» THE PROBLEM: Write out each line of the entries below that holds the word "with".

» GIVEN DATA:
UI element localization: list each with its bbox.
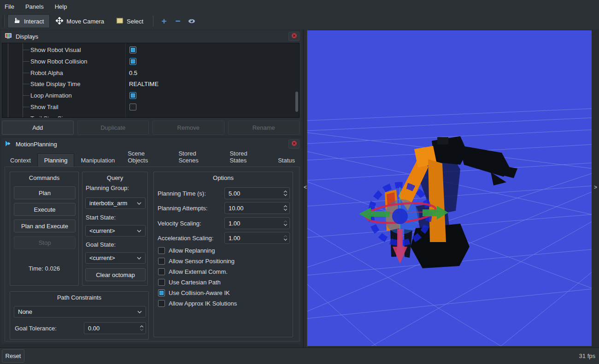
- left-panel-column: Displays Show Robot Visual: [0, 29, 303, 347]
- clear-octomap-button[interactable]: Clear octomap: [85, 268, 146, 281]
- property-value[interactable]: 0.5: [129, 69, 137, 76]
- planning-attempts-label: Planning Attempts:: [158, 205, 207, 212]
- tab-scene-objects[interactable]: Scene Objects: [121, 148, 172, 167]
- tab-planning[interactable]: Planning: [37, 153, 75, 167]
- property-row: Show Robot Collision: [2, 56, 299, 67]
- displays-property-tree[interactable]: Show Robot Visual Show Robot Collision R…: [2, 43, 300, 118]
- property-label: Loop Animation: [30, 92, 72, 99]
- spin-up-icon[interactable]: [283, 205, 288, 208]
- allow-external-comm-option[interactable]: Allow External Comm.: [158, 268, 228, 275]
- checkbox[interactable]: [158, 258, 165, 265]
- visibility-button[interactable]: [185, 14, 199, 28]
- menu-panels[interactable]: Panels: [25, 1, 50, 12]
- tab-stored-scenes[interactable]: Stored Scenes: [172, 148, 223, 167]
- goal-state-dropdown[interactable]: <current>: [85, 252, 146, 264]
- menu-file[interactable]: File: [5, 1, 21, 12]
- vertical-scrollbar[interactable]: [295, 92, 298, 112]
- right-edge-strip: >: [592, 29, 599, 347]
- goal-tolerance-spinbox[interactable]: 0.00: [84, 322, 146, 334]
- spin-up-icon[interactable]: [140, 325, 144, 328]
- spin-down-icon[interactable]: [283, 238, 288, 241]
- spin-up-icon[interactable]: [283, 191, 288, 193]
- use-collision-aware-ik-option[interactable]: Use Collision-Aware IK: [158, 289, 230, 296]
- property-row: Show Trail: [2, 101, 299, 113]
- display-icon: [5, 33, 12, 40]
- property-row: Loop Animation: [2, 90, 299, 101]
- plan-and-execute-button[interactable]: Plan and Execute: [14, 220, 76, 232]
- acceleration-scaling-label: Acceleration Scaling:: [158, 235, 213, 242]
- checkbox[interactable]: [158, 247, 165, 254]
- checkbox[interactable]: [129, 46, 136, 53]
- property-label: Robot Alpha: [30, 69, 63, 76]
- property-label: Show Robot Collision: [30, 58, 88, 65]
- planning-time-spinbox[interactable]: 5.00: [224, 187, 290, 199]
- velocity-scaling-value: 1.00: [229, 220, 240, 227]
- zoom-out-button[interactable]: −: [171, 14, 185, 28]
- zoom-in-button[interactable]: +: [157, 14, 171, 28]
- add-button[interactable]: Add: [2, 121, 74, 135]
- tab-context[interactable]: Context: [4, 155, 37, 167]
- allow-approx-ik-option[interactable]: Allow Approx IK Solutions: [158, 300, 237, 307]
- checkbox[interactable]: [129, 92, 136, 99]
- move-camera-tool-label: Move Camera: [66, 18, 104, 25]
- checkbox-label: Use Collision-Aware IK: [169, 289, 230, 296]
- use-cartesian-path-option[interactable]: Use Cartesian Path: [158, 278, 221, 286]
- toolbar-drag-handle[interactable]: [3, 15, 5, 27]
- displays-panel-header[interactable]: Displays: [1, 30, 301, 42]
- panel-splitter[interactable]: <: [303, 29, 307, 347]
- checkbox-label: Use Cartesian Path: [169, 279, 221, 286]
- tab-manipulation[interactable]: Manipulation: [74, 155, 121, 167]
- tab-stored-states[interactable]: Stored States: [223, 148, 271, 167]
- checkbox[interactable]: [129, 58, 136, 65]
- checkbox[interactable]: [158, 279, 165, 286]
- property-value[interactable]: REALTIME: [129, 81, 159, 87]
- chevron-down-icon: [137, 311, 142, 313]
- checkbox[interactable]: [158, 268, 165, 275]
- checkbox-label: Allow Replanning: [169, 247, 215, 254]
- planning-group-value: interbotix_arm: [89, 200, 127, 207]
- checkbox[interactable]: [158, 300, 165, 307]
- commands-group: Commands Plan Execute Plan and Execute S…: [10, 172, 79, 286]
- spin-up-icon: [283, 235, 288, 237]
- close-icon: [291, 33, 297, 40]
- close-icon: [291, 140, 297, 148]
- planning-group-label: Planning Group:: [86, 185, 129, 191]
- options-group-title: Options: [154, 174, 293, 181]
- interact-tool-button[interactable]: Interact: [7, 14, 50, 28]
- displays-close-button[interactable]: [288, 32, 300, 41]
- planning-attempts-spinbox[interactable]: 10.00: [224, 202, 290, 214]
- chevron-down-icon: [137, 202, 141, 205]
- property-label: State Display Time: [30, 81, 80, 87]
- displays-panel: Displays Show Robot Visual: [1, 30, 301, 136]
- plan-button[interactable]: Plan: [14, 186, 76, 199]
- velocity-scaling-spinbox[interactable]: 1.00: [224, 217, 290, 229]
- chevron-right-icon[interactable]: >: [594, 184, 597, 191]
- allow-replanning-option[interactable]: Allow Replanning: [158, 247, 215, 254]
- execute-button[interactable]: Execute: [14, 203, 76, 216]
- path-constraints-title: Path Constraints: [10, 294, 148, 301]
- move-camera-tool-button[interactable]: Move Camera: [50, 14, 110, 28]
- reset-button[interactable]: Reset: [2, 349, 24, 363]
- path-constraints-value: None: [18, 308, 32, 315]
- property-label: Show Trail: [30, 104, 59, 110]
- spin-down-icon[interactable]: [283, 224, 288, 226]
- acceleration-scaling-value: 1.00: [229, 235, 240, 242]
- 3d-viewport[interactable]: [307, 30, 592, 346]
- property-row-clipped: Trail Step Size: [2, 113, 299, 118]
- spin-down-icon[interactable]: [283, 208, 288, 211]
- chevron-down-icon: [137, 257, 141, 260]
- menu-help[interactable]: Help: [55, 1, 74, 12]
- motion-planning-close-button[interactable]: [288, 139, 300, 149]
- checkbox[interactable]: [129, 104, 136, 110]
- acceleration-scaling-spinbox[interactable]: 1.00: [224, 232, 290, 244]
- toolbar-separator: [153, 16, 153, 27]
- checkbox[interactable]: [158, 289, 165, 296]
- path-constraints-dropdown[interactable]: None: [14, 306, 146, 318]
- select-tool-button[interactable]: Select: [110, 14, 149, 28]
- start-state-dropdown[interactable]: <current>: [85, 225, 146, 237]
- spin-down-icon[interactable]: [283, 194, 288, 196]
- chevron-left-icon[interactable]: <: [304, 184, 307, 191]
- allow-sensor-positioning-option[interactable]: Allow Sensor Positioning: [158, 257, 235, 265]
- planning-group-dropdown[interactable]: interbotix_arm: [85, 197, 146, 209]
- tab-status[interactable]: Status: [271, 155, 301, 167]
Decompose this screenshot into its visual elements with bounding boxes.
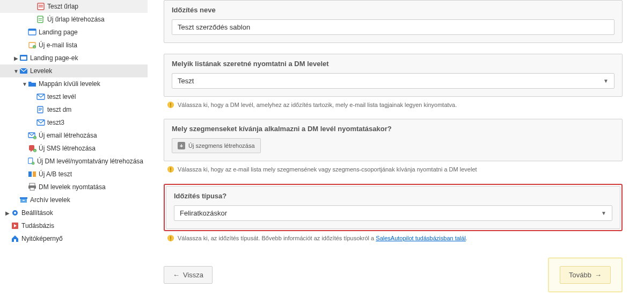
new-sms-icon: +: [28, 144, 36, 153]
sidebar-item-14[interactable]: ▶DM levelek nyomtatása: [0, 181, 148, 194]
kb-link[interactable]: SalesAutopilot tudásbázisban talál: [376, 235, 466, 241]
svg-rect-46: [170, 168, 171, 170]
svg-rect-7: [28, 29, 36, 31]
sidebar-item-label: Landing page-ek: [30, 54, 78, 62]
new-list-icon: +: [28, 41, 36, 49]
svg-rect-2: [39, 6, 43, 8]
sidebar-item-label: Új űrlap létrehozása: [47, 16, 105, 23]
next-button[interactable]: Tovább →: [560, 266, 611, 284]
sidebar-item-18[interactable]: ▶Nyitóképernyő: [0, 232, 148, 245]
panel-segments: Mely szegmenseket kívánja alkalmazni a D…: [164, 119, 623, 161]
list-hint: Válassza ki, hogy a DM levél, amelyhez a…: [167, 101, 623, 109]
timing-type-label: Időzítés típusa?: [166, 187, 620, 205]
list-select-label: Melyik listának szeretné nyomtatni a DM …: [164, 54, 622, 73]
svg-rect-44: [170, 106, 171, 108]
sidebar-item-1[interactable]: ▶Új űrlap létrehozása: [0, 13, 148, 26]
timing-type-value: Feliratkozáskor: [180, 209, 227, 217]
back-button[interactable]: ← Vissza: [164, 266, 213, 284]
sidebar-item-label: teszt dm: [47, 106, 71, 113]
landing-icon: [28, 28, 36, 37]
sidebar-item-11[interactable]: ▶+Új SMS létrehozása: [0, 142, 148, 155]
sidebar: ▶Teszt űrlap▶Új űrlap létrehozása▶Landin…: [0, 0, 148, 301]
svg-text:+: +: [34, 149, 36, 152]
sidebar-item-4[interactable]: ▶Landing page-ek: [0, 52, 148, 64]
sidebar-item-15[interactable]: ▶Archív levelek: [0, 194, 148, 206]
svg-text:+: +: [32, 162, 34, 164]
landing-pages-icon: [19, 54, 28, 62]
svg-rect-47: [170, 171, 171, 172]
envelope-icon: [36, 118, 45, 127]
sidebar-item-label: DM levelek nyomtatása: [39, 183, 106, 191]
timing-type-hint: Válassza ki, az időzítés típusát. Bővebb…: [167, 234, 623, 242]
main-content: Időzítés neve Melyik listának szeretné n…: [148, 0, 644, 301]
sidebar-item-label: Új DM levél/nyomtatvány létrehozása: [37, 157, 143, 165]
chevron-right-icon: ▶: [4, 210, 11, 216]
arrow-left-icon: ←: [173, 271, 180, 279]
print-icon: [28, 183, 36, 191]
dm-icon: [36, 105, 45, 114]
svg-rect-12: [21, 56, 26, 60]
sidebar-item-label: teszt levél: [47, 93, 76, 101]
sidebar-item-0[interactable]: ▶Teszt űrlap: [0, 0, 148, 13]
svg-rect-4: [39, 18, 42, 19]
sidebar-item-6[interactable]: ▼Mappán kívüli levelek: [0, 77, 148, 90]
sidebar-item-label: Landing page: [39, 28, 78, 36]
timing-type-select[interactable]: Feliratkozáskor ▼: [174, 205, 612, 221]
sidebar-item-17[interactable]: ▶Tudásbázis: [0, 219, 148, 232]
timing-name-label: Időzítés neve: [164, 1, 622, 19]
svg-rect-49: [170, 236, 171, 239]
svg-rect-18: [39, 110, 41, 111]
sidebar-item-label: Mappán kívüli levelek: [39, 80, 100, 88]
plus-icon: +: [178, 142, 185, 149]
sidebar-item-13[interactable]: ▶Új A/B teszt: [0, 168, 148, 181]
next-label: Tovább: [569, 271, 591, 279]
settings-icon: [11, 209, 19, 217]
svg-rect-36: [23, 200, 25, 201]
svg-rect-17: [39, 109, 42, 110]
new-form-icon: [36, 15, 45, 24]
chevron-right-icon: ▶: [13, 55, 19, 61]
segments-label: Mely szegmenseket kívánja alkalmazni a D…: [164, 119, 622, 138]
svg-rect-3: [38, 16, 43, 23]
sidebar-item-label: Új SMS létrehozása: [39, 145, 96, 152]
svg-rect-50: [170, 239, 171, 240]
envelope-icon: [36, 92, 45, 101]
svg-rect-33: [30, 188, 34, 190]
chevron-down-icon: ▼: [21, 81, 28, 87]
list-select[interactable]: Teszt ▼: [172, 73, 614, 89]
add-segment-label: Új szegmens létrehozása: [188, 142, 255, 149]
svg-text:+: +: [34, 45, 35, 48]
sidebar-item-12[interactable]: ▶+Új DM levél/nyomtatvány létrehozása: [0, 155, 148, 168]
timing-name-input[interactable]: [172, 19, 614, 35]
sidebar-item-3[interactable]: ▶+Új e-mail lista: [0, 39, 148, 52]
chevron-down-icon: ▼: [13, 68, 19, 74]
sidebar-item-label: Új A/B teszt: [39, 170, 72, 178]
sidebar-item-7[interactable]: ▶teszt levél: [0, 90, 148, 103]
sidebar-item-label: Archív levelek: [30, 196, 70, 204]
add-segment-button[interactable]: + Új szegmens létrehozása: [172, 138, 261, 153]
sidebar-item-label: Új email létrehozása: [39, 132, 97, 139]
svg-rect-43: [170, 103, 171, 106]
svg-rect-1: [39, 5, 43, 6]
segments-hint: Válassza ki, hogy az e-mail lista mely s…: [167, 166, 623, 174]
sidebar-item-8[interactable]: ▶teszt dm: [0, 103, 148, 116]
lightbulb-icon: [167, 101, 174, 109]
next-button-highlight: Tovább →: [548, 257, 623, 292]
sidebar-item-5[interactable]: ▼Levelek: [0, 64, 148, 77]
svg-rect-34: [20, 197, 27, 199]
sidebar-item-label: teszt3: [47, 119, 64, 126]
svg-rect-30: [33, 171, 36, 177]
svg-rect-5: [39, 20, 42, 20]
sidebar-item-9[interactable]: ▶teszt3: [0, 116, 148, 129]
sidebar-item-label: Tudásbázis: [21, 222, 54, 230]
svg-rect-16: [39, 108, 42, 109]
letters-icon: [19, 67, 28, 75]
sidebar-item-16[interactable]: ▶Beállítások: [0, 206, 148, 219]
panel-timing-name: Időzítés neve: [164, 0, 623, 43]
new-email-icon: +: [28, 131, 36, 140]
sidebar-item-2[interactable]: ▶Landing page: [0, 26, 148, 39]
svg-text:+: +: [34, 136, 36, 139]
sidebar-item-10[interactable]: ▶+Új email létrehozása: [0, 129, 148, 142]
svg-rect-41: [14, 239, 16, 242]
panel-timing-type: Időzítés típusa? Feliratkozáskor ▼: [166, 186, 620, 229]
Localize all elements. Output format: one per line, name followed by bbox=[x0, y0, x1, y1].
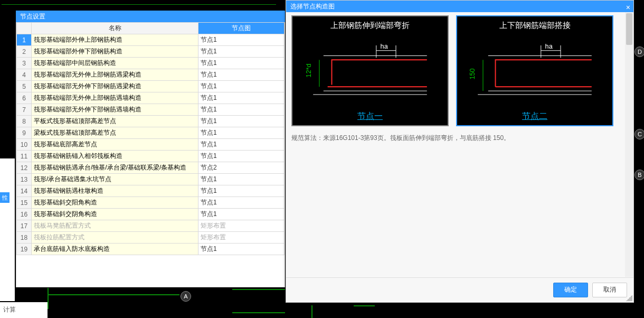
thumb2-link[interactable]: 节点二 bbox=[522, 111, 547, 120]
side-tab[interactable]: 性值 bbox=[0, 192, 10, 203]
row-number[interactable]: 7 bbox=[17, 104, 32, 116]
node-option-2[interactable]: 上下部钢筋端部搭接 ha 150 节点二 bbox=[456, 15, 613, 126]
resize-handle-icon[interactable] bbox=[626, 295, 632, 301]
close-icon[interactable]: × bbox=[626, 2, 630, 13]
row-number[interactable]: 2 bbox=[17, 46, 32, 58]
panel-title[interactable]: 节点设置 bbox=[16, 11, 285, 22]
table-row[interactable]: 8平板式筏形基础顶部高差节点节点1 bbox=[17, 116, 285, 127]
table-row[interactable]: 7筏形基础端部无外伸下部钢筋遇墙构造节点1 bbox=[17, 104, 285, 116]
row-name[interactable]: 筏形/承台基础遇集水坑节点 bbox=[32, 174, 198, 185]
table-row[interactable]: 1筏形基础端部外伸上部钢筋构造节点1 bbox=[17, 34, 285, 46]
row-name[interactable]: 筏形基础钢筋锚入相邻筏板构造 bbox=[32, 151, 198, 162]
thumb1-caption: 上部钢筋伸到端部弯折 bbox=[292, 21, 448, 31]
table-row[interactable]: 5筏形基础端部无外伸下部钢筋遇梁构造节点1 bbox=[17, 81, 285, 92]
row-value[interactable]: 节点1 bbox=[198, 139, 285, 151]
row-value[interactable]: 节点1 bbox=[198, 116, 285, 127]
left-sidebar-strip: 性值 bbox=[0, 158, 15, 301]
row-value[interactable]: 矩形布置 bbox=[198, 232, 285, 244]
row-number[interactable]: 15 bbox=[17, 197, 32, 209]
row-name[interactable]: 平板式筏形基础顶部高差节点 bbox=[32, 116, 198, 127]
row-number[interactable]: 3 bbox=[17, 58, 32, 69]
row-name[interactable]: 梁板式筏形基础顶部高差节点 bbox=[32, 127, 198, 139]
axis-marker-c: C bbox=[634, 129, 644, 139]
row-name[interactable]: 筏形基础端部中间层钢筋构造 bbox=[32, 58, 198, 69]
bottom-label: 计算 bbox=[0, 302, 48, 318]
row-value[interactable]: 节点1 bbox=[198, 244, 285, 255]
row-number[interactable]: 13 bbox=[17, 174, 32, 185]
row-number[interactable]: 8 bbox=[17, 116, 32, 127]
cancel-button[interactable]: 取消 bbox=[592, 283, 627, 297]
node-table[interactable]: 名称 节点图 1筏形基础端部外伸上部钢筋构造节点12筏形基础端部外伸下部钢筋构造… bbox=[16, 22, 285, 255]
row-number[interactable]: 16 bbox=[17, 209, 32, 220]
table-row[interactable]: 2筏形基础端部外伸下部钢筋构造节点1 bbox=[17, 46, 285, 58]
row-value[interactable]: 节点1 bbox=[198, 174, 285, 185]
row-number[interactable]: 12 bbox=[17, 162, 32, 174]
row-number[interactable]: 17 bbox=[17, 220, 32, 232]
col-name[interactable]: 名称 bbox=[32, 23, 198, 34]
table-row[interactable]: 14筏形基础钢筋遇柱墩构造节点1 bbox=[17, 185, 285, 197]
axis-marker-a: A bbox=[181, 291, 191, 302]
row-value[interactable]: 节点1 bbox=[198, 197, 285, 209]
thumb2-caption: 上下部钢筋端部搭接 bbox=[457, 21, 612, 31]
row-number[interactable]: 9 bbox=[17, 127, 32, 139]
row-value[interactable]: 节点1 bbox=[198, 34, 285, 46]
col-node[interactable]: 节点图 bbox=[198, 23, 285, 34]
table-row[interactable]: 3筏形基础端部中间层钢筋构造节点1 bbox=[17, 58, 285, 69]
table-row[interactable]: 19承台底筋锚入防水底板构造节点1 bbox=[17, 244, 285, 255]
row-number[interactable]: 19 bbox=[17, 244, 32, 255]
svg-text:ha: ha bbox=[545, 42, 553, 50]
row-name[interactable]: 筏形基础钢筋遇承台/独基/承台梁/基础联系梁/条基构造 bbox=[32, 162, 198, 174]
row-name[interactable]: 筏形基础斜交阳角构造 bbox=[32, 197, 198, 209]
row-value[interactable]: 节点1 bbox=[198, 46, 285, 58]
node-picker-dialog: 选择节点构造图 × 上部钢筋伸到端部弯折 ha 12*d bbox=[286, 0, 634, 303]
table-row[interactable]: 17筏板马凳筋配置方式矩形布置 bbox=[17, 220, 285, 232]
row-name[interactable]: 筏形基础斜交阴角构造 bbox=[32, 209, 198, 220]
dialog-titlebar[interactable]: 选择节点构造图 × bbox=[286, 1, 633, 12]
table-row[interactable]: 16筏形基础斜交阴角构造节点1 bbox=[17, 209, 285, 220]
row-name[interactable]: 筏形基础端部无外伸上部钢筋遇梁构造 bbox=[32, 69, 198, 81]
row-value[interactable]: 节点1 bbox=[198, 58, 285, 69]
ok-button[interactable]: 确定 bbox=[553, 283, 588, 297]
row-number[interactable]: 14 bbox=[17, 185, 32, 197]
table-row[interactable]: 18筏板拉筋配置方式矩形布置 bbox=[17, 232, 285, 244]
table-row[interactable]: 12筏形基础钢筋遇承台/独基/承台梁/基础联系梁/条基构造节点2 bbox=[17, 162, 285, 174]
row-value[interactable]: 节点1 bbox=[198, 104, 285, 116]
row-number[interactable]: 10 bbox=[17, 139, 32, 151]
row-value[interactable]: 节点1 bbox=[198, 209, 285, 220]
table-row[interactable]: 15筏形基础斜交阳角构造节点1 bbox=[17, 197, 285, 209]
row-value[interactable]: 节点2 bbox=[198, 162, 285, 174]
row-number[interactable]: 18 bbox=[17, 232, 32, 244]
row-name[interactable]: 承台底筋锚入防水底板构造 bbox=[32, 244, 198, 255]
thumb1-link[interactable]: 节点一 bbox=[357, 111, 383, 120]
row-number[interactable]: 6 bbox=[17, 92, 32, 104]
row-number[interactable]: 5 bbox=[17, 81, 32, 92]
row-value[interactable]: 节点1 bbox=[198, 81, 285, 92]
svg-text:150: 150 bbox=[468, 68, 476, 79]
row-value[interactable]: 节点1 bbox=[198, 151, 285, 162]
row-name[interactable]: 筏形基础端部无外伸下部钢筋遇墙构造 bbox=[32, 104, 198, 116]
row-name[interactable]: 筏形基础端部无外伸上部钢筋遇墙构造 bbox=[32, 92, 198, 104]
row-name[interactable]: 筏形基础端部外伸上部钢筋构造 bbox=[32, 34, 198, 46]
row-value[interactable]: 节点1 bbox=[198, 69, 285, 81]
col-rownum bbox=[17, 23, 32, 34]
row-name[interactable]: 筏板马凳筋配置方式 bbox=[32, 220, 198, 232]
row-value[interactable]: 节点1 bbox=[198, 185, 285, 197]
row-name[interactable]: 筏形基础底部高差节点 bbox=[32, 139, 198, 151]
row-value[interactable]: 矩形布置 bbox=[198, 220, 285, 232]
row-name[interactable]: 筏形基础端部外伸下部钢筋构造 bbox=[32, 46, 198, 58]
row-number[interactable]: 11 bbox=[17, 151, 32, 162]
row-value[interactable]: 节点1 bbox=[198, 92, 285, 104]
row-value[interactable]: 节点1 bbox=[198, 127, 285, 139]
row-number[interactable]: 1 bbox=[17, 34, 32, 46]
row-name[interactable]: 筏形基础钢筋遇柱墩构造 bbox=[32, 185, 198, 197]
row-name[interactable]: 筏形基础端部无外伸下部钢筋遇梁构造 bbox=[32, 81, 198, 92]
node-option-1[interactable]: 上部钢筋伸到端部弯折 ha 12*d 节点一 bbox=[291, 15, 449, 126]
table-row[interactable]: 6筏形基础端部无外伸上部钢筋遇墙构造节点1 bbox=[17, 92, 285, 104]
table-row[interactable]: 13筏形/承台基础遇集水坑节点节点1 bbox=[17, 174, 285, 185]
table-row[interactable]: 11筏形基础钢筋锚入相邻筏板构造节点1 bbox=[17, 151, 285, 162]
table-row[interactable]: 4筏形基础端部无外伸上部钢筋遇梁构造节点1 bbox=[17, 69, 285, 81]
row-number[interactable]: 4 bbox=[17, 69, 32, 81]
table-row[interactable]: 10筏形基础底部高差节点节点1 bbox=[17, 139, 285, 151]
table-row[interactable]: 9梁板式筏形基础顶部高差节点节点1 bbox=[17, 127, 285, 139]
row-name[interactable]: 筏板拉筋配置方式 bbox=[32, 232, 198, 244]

» RESULT BELOW:
UI element localization: list each with its bbox.
Decompose this screenshot into its visual elements with bounding boxes.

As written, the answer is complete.